Landis later revealed that he had, indeed, cheated, not only at the Tour but in other races by taking performance-enhancing drugs.
But that was three years after more than 1,700 people, including Farrington and hundreds of others in Lancaster County, contributed to his fund in 2007. Landis has agreed to pay back the supporters $478,354.
Farrington doesn't remember exactly how much money he contributed to Landis, estimating it was in the thousands. That fact isn't in the letter, which he said was very generic.
He isn't holding his breath anyway.
"My wife and I went through so much garbage with this," Farrington said, referring to his dealings with Landis, who, he said, "grew up in my bike shop" after developing an interest in first mountain bikes and then road bike racing.
"We washed our hands of the whole thing [several] years ago," he said. "It's ancient history.
"What are you going to do? Are you going to get blood from a stone? He hasn't been employed. We aren't going to get any money from him. It's a joke."
And Farrington really isn't interested in the money, or in anything else Landis, former teammate Lance Armstrong or other cheating bicyclists have to offer these days.
"The best way to put it is, it doesn't matter to me what he did or didn't do," he said. "It is irrelevant. He lied to everyone and, to make matters worse, he took everyone's money under false pretenses."
Back in 2007, Farrington helped Landis, a Farmersville native and Conestoga Valley High School graduate, organize local appearances that raised about $18,000 for his legal fund.

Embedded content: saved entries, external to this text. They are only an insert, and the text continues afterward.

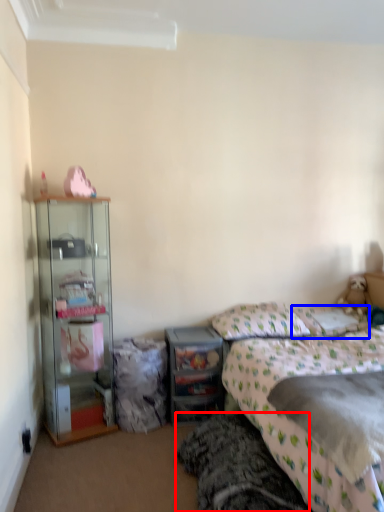 Question: Which of the following is the farthest to the observer, bed frame (highlighted by a red box) or pillow (highlighted by a blue box)?

Choices:
 (A) bed frame
 (B) pillow

Answer: (B) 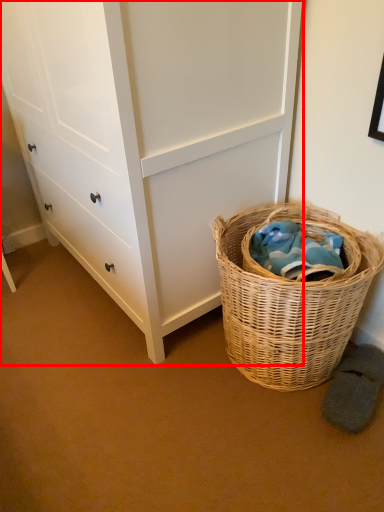 Question: In this image, where is chest of drawers (annotated by the red box) located relative to picnic basket?

Choices:
 (A) left
 (B) right

Answer: (A) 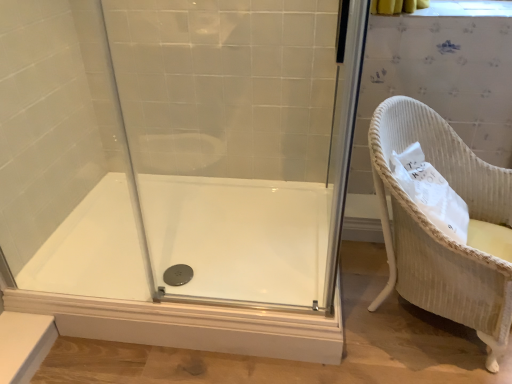 Question: From a real-world perspective, is white wicker chair at right physically below transparent glass shower door at center?

Choices:
 (A) no
 (B) yes

Answer: (B)

Question: From a real-world perspective, is white wicker chair at right located higher than transparent glass shower door at center?

Choices:
 (A) yes
 (B) no

Answer: (B)

Question: Are white wicker chair at right and transparent glass shower door at center making contact?

Choices:
 (A) no
 (B) yes

Answer: (A)

Question: Is transparent glass shower door at center a part of white wicker chair at right?

Choices:
 (A) no
 (B) yes

Answer: (A)

Question: Can we say white wicker chair at right lies outside transparent glass shower door at center?

Choices:
 (A) yes
 (B) no

Answer: (A)

Question: Is white wicker chair at right at the right side of transparent glass shower door at center?

Choices:
 (A) no
 (B) yes

Answer: (B)

Question: Considering the relative sizes of white glossy bath at center and white wicker chair at right in the image provided, is white glossy bath at center wider than white wicker chair at right?

Choices:
 (A) yes
 (B) no

Answer: (A)

Question: From the image's perspective, is white glossy bath at center on white wicker chair at right?

Choices:
 (A) yes
 (B) no

Answer: (B)

Question: Is white glossy bath at center at the left side of white wicker chair at right?

Choices:
 (A) yes
 (B) no

Answer: (A)

Question: Does white glossy bath at center have a lesser width compared to white wicker chair at right?

Choices:
 (A) no
 (B) yes

Answer: (A)

Question: Is white glossy bath at center oriented away from white wicker chair at right?

Choices:
 (A) yes
 (B) no

Answer: (B)

Question: Is white glossy bath at center located outside white wicker chair at right?

Choices:
 (A) no
 (B) yes

Answer: (B)

Question: Can you confirm if transparent glass shower door at center is shorter than white glossy bath at center?

Choices:
 (A) no
 (B) yes

Answer: (A) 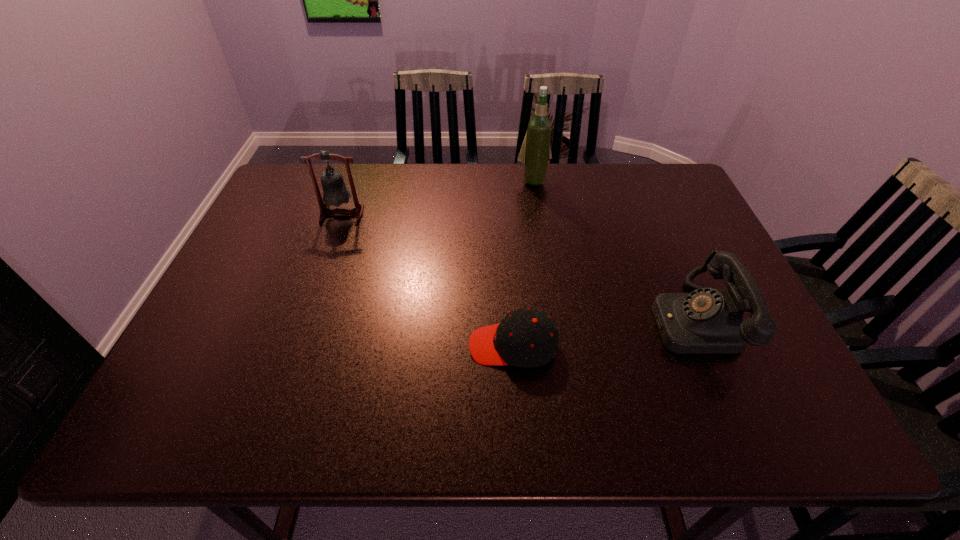 This screenshot has width=960, height=540. I want to click on vacant region at the left edge of the desktop, so click(x=205, y=309).

Identify the location of vacant space at the far left corner of the desktop. The width and height of the screenshot is (960, 540). (321, 165).

Locate an element on the screen. vacant space that's between the farthest object and the leftmost object is located at coordinates (438, 197).

Find the location of a particular element. The height and width of the screenshot is (540, 960). vacant space in between the third tallest object and the shortest object is located at coordinates point(603,333).

I want to click on free space between the wine bottle and the cap, so click(x=523, y=263).

Where is `empty space that is in between the leftmost object and the telephone`? This screenshot has height=540, width=960. empty space that is in between the leftmost object and the telephone is located at coordinates (517, 267).

Identify the location of vacant space that's between the third tallest object and the second tallest object. (517, 267).

You are a GUI agent. You are given a task and a screenshot of the screen. Output one action in this format:
    pyautogui.click(x=<x>, y=<y>)
    Task: Click on the free spot between the cap and the third shortest object
    The height and width of the screenshot is (540, 960).
    Given the screenshot: What is the action you would take?
    pyautogui.click(x=427, y=280)

You are a GUI agent. You are given a task and a screenshot of the screen. Output one action in this format:
    pyautogui.click(x=<x>, y=<y>)
    Task: Click on the free space between the second shortest object and the second farthest object
    The image size is (960, 540).
    Given the screenshot: What is the action you would take?
    pyautogui.click(x=517, y=267)

Locate an element on the screen. This screenshot has width=960, height=540. free space between the second farthest object and the wine bottle is located at coordinates [x=438, y=197].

In one appearance at the Ephrata Performing Arts Center, with his Mennonite parents and some of his former teachers present, Landis said, "Would someone who is guilty come home and sit in front of 300 people, with their parents in the audience, and claim they are innocent? Is that something a guilty person would do?"
People at the event not only contributed money to his fund, they also gave Landis a standing ovation, prayed for him and called him an inspiration.
"The majority of people went to those events thinking they were giving an honest guy who got a bad shake a donation," Farrington said.
Farrington is not sure if others in the county also received a letter from the FBI about possible restitution. He guesses that many local people likely donated cash to the legal fund, and there might not have been any record of who those local contributors were.
More upsetting than the money, Farrington said, is the treachery that was fomented by Landis, Armstrong and others in the sport until their lies caught up with them.
"They swore up and down they never did a thing, then they finally admitted it," he said. "The pattern is the same for all of them -- Lance just did it on a grander scale -- deny, deny, deny.
"I feel sorry for all of them that they took something as pure and fun as riding a bicycle and wrecked it for themselves."
Now a tangle of lawsuits awaits, along with the promised restitution.
"It's going to take a long time to unravel this mess," Farrington said.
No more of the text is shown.